"On a le sentiment de s'appauvrir" : la fonction publique descend dans la rue pour s'opposer au gouvernement
Les fonctionnaires se mettent en grève, mardi, pour s'opposer à plusieurs mesures gouvernementales, comme le gel du point d'indice. Plusieurs services publics tourneront au ralenti.
Cela n'était pas arrivé depuis 10 ans. Les neuf fédérations de fonctionnaires appellent à la grève mardi 10 octobre pour protester contre les projets "inacceptables" du gouvernement. Les perturbations annoncées sont importantes, notamment dans les écoles, les municipalités et les hôpitaux. Dans plusieurs secteurs, les fonctionnaires expriment une colère profonde. Ils se sentent déconsidérés.
Je pars une fois tous les trois ans en vacances
Une employée des hôpitaux de Paris, 16 ans d'anciennetéà franceinfo
Le premier mot d'ordre concerne le point d'indice de la fonction publique qui fixe le niveau des salaires. Ce point est resté bloqué entre 2010 et 2016. François Hollande l'avait dégelé l'an dernier, mais Emmanuel Macron a décidé de le bloquer à nouveau pour 2018. Le résultat est simple, les salaires n'augmentent pas. Ils ne suivent même pas le rythme de l'inflation et pour les personnes de catégorie C, les moins bien payées, la situation est difficile.
Une jeune femme travaillant à la blanchisserie des hôpitaux de Paris a la gorge serrée quand elle évoque son salaire, moins de 1 400 euros nets par mois, après 16 ans d'ancienneté : "Pour vivre correctement, je n'habite pas sur Paris. Je vis à 75km de Paris, parce que c'est le choix que j'ai fait pour avoir un semblant de vie décente." Cette syndiquée à Sud santé fait trois heures par jour de transports pour rallier son lieu de travail.

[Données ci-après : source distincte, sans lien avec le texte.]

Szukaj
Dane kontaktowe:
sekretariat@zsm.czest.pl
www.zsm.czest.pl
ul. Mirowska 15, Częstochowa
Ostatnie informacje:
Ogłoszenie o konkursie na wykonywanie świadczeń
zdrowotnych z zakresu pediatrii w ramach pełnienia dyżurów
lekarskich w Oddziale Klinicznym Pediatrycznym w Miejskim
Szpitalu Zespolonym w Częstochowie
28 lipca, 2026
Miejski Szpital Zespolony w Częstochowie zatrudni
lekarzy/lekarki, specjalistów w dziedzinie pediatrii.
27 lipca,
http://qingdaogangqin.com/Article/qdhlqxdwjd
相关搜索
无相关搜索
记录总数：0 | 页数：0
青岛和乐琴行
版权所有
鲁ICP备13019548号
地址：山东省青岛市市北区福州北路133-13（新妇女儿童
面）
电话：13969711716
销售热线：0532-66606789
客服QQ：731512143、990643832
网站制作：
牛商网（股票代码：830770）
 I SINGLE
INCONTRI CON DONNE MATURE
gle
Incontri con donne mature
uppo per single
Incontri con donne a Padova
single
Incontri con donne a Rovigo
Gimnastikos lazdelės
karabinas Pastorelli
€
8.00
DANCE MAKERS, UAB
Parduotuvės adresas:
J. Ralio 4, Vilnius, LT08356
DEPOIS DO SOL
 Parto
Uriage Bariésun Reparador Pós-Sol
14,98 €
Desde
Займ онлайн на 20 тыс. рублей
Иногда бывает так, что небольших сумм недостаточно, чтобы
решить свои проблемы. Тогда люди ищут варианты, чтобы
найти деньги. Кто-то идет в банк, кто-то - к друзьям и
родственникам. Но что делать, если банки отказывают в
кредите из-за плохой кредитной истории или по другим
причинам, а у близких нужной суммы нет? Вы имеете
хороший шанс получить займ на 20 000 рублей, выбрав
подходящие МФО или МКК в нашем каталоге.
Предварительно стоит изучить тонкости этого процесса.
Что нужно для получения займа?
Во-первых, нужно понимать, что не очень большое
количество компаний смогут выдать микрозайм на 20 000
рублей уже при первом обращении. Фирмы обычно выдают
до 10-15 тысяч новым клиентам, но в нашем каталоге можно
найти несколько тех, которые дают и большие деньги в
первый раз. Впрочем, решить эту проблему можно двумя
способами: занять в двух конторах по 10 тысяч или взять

Un sentiment partagé dans les collectivités
Les fonctionnaires des collectivités, comme les agents spécialisées des écoles maternelles, les Atsem que les parents voient souvent dans les classes et les cours de récréation, partagent ce sentiment. Frédérique Laizet travaille à Paris. Cette militante CGT payée 1 700 euros pour 30 ans de métier n'a pas l'impression d'être une "fainéante", en réaction aux termes employés par Emmanuel Macron. "On a le sentiment d'être en train de s'appauvrir puisque tout augmente, mais pas mon salaire", lâche exaspérée Frédérique Laizet, tandis que sur son lieu de travail elle a l'impression "d'être la déesse Shiva. On doit être partout, on doit faire tout partout. Donc, on a l'impression d'être lésé".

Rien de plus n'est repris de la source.